## [PROMPT]
Find the string "falls" in the records and copy each line where it occurs.
Start of Block
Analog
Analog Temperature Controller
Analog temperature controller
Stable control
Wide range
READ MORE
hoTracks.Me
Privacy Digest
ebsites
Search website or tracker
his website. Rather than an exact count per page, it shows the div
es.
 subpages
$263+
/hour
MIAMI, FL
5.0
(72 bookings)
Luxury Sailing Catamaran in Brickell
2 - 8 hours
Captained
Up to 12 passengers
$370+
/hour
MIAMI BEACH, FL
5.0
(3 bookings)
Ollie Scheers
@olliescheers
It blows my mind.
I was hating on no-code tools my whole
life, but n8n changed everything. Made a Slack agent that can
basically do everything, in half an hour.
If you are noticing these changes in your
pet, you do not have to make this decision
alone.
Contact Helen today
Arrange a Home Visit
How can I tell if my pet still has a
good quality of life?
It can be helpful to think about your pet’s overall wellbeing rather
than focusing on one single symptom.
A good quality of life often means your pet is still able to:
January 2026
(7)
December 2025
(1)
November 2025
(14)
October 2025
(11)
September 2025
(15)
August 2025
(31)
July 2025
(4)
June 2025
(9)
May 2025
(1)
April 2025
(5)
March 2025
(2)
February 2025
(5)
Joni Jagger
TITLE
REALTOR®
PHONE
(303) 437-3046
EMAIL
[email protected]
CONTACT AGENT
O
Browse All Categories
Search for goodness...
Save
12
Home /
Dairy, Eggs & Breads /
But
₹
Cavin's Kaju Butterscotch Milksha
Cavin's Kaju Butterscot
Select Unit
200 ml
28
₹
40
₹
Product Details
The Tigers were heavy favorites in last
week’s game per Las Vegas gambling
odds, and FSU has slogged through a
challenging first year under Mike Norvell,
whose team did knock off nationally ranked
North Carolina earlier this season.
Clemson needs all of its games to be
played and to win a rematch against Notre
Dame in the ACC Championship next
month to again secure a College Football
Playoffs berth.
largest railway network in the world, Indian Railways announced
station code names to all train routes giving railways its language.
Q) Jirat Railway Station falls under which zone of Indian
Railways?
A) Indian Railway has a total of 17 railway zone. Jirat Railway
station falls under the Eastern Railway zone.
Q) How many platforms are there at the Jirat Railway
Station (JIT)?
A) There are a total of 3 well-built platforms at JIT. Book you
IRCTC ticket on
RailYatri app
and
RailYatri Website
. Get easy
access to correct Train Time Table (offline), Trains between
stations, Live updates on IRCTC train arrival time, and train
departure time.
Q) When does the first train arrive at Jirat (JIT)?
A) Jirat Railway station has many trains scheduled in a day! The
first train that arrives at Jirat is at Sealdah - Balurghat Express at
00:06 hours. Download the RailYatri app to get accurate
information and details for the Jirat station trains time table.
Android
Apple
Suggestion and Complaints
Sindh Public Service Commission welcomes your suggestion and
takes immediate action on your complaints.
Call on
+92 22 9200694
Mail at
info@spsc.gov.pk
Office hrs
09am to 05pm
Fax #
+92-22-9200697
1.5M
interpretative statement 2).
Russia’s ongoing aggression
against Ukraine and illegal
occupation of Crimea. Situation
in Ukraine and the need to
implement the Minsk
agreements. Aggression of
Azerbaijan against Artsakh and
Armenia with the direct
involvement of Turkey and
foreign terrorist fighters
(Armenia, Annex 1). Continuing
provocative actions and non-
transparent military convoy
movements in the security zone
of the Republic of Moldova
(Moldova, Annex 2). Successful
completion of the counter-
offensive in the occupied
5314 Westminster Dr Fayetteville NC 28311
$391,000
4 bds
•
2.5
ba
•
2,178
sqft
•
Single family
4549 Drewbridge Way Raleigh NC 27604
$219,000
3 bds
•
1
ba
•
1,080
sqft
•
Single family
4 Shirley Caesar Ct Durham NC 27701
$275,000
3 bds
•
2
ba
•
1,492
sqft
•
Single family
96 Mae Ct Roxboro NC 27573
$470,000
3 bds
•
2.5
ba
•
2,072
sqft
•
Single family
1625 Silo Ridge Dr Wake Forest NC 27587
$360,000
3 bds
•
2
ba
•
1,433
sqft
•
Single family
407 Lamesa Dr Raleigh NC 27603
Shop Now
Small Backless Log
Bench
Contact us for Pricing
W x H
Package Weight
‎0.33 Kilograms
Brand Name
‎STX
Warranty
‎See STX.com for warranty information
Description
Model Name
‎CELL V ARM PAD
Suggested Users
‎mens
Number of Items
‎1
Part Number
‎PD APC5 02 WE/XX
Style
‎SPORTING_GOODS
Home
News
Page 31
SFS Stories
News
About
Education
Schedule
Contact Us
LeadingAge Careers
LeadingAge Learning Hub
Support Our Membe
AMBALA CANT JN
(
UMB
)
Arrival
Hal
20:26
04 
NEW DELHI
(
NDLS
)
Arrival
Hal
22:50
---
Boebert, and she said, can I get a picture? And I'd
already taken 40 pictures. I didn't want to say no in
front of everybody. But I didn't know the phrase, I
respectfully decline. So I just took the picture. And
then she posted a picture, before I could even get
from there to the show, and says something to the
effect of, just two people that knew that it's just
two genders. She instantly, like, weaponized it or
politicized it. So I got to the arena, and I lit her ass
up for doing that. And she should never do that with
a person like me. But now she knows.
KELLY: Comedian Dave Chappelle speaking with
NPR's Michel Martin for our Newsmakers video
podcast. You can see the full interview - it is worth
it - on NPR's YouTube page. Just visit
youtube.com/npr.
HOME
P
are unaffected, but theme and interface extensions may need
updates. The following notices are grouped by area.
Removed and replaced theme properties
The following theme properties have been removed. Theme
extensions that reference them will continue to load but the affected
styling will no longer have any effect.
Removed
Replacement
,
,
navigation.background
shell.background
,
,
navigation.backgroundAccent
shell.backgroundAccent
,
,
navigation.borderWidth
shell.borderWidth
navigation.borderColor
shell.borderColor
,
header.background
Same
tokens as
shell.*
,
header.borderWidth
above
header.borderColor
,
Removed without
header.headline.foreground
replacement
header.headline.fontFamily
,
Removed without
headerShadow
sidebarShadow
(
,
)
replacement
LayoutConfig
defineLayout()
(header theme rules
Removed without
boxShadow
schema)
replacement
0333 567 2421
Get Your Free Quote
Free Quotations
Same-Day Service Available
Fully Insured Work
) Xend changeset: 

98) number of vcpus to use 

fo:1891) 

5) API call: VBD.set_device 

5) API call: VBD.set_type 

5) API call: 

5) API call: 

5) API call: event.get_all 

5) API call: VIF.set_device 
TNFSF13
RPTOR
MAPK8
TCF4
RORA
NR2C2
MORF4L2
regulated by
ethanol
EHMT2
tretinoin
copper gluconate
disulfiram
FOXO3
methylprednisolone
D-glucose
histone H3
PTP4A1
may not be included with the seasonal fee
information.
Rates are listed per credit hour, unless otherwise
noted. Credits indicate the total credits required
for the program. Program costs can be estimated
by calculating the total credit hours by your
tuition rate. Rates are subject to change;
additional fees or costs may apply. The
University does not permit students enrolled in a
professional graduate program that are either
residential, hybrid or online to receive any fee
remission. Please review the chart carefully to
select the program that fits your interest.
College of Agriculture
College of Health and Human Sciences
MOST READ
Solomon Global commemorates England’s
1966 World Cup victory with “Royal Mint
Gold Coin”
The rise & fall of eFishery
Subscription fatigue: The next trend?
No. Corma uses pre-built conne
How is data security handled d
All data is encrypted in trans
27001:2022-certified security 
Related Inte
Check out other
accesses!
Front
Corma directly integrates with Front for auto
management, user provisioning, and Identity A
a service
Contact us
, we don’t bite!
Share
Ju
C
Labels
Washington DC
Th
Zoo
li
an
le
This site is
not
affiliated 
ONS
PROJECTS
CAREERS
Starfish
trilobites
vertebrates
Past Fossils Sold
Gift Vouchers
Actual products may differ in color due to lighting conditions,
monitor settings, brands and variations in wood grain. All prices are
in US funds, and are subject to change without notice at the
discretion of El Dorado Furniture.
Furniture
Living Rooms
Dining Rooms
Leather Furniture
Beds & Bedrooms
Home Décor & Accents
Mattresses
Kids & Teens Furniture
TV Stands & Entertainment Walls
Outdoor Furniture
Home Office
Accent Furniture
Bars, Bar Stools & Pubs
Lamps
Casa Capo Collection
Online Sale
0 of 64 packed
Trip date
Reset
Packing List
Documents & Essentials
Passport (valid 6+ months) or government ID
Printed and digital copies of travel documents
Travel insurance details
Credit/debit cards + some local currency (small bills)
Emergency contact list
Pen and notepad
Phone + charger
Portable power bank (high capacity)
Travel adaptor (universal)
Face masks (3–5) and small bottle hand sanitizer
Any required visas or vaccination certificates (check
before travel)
End of Block
## [RESULT]
Q) Jirat Railway Station falls under which zone of Indian
station falls under the Eastern Railway zone.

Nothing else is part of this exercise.